Coveting limited edition models and the latest colourways from brands like Nike and Adidas was how self-proclaimed sneakerhead Billy Chow spent most of his youth.
Taking this hobby one step further, he began customising his own sneakers as a way to combine “(his) passion for both (painting and shoe collecting) into one”.
Eight years later, this pastime of his now makes him a full-time salary.
“I started customising my own sneakers as a hobby and just posting on social media and sneaker blogs. Soon after, I received requests from people to send in their shoes to help them customise their sneakers,” shares Billy.
While he had always been one to enjoy painting, Billy recounts having to do “a lot of online research” on the basics of drawing and painting on leather goods and sneakers, along with “a lot of trial and error on (his) own sneakers”.
He even went on to study Footwear Design and Product Development at the Textile and Fashion Industry Training Centre (TaF.tc), where he learnt about the various kinds of leather and the construction of footwear. The institute also taught him how to make mockups using softwares like Photoshop and Illustrator – skills which have proven useful to him.

A year after customising sneakers as a side hustle, Billy founded VelvetHoop Customs – his own platform where he receives requests from clients to customise their sneakers. His price ranges from $200 to $400, depending on the complexity of the design and the time and effort needed for it.

He recounts: “At the start it was stressful because some of these shoes that customers send in can be quite expensive so it’s quite pressurising to handle the shoes and to work on them carefully.
“I think subsequently, it’s trusting my own craft and skills and making sure the project ends well and turns out the way the customers wanted it to be.”
While he usually receives about two to five orders in a week, at his peak, he had 20 orders to fulfil.
As such, he shares that one of the biggest challenges he faces is time.
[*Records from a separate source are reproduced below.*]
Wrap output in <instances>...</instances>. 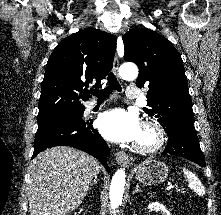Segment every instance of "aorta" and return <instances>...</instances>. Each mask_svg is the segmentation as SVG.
Here are the masks:
<instances>
[{
	"label": "aorta",
	"instance_id": "1",
	"mask_svg": "<svg viewBox=\"0 0 221 215\" xmlns=\"http://www.w3.org/2000/svg\"><path fill=\"white\" fill-rule=\"evenodd\" d=\"M119 75L124 80H134L138 76V68L133 63H125L120 67ZM125 183V170L118 169L112 177L109 192L110 202L113 208L118 207L122 203Z\"/></svg>",
	"mask_w": 221,
	"mask_h": 215
}]
</instances>
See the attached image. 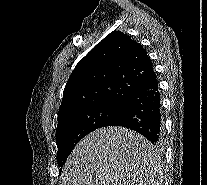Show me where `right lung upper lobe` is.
Wrapping results in <instances>:
<instances>
[{
  "label": "right lung upper lobe",
  "mask_w": 207,
  "mask_h": 185,
  "mask_svg": "<svg viewBox=\"0 0 207 185\" xmlns=\"http://www.w3.org/2000/svg\"><path fill=\"white\" fill-rule=\"evenodd\" d=\"M155 79L145 49L124 33L111 32L77 63L63 92L58 122L102 104L122 106Z\"/></svg>",
  "instance_id": "right-lung-upper-lobe-1"
}]
</instances>
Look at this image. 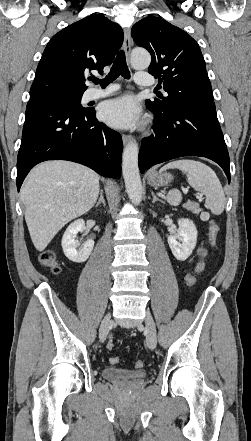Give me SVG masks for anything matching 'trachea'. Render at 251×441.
<instances>
[{
    "instance_id": "3493384b",
    "label": "trachea",
    "mask_w": 251,
    "mask_h": 441,
    "mask_svg": "<svg viewBox=\"0 0 251 441\" xmlns=\"http://www.w3.org/2000/svg\"><path fill=\"white\" fill-rule=\"evenodd\" d=\"M124 77L125 79H130V71L126 64V57L123 51H120L117 55L115 62L113 63L110 72L104 79L92 78L91 80L100 84L102 87L107 86L109 83L116 80L119 76Z\"/></svg>"
}]
</instances>
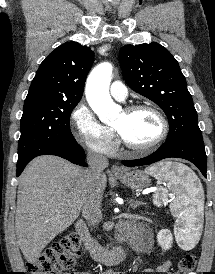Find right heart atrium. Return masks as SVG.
Wrapping results in <instances>:
<instances>
[{
    "label": "right heart atrium",
    "instance_id": "d8ad5b80",
    "mask_svg": "<svg viewBox=\"0 0 215 274\" xmlns=\"http://www.w3.org/2000/svg\"><path fill=\"white\" fill-rule=\"evenodd\" d=\"M70 126L75 140L86 149L104 155L115 150L113 130L101 124L85 102L81 101L74 107Z\"/></svg>",
    "mask_w": 215,
    "mask_h": 274
}]
</instances>
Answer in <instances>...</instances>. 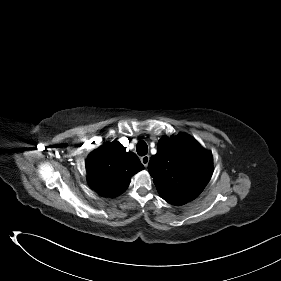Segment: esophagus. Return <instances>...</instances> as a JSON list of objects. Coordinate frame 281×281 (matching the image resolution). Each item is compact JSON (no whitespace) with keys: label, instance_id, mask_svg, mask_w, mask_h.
Returning a JSON list of instances; mask_svg holds the SVG:
<instances>
[{"label":"esophagus","instance_id":"34e87169","mask_svg":"<svg viewBox=\"0 0 281 281\" xmlns=\"http://www.w3.org/2000/svg\"><path fill=\"white\" fill-rule=\"evenodd\" d=\"M140 160H141V163H142L145 167H147V165H148V163H149V160H150V156H149V155L142 156V157L140 158Z\"/></svg>","mask_w":281,"mask_h":281}]
</instances>
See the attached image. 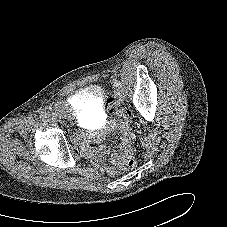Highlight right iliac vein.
<instances>
[{"label": "right iliac vein", "mask_w": 227, "mask_h": 227, "mask_svg": "<svg viewBox=\"0 0 227 227\" xmlns=\"http://www.w3.org/2000/svg\"><path fill=\"white\" fill-rule=\"evenodd\" d=\"M50 119L55 121V120H57V116H56L55 114H52V115L50 116Z\"/></svg>", "instance_id": "1"}]
</instances>
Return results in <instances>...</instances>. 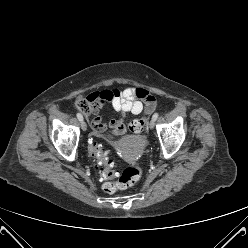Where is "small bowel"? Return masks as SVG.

Planning out his schedule is crucial as he needs to ensure each custom project is completed within the stipulated deadline of around three to four weeks.

GIF CREDIT: YOUTHOPIA
Despite such steep learning curves, Billy thoroughly enjoys what he’s doing.
As someone who “never expected (this business) to blow up”, he pushes on in this line of work as “the satisfaction from creating something from scratch” and seeing customers and his social media followers enjoy his artworks drives his passion to create more.
As a shoe customiser, he has also reached several milestones such as getting asked to do live customisation sessions for big brands like Michael Kors, Aldo and Asics.
“Working with these brands (was) not something I envisioned from the start so it’s a memorable milestone for me,” he says.
A more recent achievement for Billy would be a request from a returning customer to do a design on their Maison Goyard cardholder and Givenchy handbag.
While he admits such a request is a lot more pressurising as “a Goyard cardholder costs way more than a pair of Air Force 1s”, he hopes to do more of such work in the future.
For those looking to be a shoe customiser like Billy, he advises: “Create your own style to make yourself different from other sneaker customisers.
“Doing custom shoes, wearing custom sneakers can be a way to represent yourself, your interest, in a way that normal sneakers can’t.”